Records from a data collection
──────────────────────────────

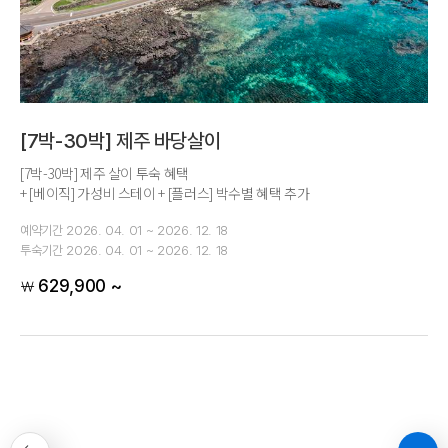
[7박-30박] 제주 바당살이
[7박-30박] 제주 살이 투숙 혜택
+ [베이직] 가성비 스테이 + [플러스] 박수별 혜택 추가
예약기간
2026. 04. 01 ~ 2026. 12. 18
투숙기간
2026. 04. 01 ~ 2026. 12. 18
629,900 ~
￦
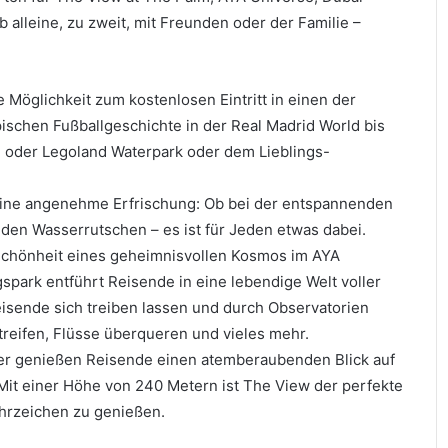
 alleine, zu zweit, mit Freunden oder der Familie –
 Möglichkeit zum kostenlosen Eintritt in einen der
ischen Fußballgeschichte in der Real Madrid World bis
 oder Legoland Waterpark oder dem Lieblings-
 eine angenehme Erfrischung: Ob bei der entspannenden
 den Wasserrutschen – es ist für Jeden etwas dabei.
 Schönheit eines geheimnisvollen Kosmos im AYA
park entführt Reisende in eine lebendige Welt voller
eisende sich treiben lassen und durch Observatorien
streifen, Flüsse überqueren und vieles mehr.
er genießen Reisende einen atemberaubenden Blick auf
 Mit einer Höhe von 240 Metern ist The View der perfekte
hrzeichen zu genießen.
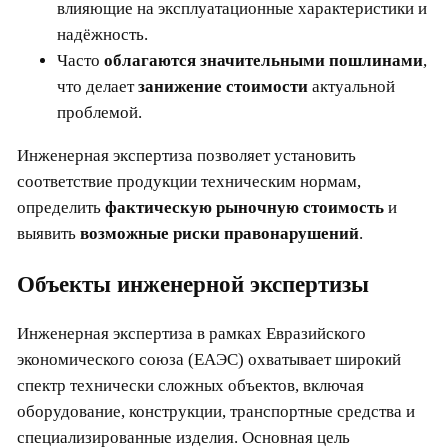
влияющие на эксплуатационные характеристики и
надёжность.
Часто
облагаются значительными пошлинами
,
что делает
занижение стоимости
актуальной
проблемой.
Инженерная экспертиза позволяет установить
соответствие продукции техническим нормам,
определить
фактическую рыночную стоимость
и
выявить
возможные риски правонарушений
.
Объекты инженерной экспертизы
Инженерная экспертиза в рамках Евразийского
экономического союза (ЕАЭС) охватывает широкий
спектр технически сложных объектов, включая
оборудование, конструкции, транспортные средства и
специализированные изделия. Основная цель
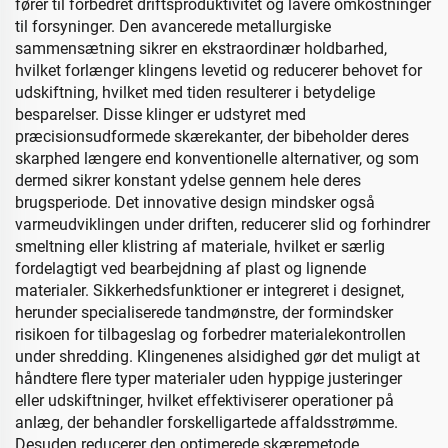
fører til forbedret driftsproduktivitet og lavere omkostninger
til forsyninger. Den avancerede metallurgiske
sammensætning sikrer en ekstraordinær holdbarhed,
hvilket forlænger klingens levetid og reducerer behovet for
udskiftning, hvilket med tiden resulterer i betydelige
besparelser. Disse klinger er udstyret med
præcisionsudformede skærekanter, der bibeholder deres
skarphed længere end konventionelle alternativer, og som
dermed sikrer konstant ydelse gennem hele deres
brugsperiode. Det innovative design mindsker også
varmeudviklingen under driften, reducerer slid og forhindrer
smeltning eller klistring af materiale, hvilket er særlig
fordelagtigt ved bearbejdning af plast og lignende
materialer. Sikkerhedsfunktioner er integreret i designet,
herunder specialiserede tandmønstre, der formindsker
risikoen for tilbageslag og forbedrer materialekontrollen
under shredding. Klingenenes alsidighed gør det muligt at
håndtere flere typer materialer uden hyppige justeringer
eller udskiftninger, hvilket effektiviserer operationer på
anlæg, der behandler forskelligartede affaldsstrømme.
Desuden reducerer den optimerede skæremetode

──────────────────────────────

## [EXERCISE]
Write every entry again exactly as given, skipping the pictures.

## [RESPONSE TO THIS TASK]
[7박-30박] 제주 바당살이
[7박-30박] 제주 살이 투숙 혜택
+ [베이직] 가성비 스테이 + [플러스] 박수별 혜택 추가
예약기간
2026. 04. 01 ~ 2026. 12. 18
투숙기간
2026. 04. 01 ~ 2026. 12. 18
629,900 ~
￦
 alleine, zu zweit, mit Freunden oder der Familie –
 Möglichkeit zum kostenlosen Eintritt in einen der
ischen Fußballgeschichte in der Real Madrid World bis
 oder Legoland Waterpark oder dem Lieblings-
 eine angenehme Erfrischung: Ob bei der entspannenden
 den Wasserrutschen – es ist für Jeden etwas dabei.
 Schönheit eines geheimnisvollen Kosmos im AYA
park entführt Reisende in eine lebendige Welt voller
eisende sich treiben lassen und durch Observatorien
streifen, Flüsse überqueren und vieles mehr.
er genießen Reisende einen atemberaubenden Blick auf
 Mit einer Höhe von 240 Metern ist The View der perfekte
hrzeichen zu genießen.
влияющие на эксплуатационные характеристики и
надёжность.
Часто
облагаются значительными пошлинами
,
что делает
занижение стоимости
актуальной
проблемой.
Инженерная экспертиза позволяет установить
соответствие продукции техническим нормам,
определить
фактическую рыночную стоимость
и
выявить
возможные риски правонарушений
.
Объекты инженерной экспертизы
Инженерная экспертиза в рамках Евразийского
экономического союза (ЕАЭС) охватывает широкий
спектр технически сложных объектов, включая
оборудование, конструкции, транспортные средства и
специализированные изделия. Основная цель
fører til forbedret driftsproduktivitet og lavere omkostninger
til forsyninger. Den avancerede metallurgiske
sammensætning sikrer en ekstraordinær holdbarhed,
hvilket forlænger klingens levetid og reducerer behovet for
udskiftning, hvilket med tiden resulterer i betydelige
besparelser. Disse klinger er udstyret med
præcisionsudformede skærekanter, der bibeholder deres
skarphed længere end konventionelle alternativer, og som
dermed sikrer konstant ydelse gennem hele deres
brugsperiode. Det innovative design mindsker også
varmeudviklingen under driften, reducerer slid og forhindrer
smeltning eller klistring af materiale, hvilket er særlig
fordelagtigt ved bearbejdning af plast og lignende
materialer. Sikkerhedsfunktioner er integreret i designet,
herunder specialiserede tandmønstre, der formindsker
risikoen for tilbageslag og forbedrer materialekontrollen
under shredding. Klingenenes alsidighed gør det muligt at
håndtere flere typer materialer uden hyppige justeringer
eller udskiftninger, hvilket effektiviserer operationer på
anlæg, der behandler forskelligartede affaldsstrømme.
Desuden reducerer den optimerede skæremetode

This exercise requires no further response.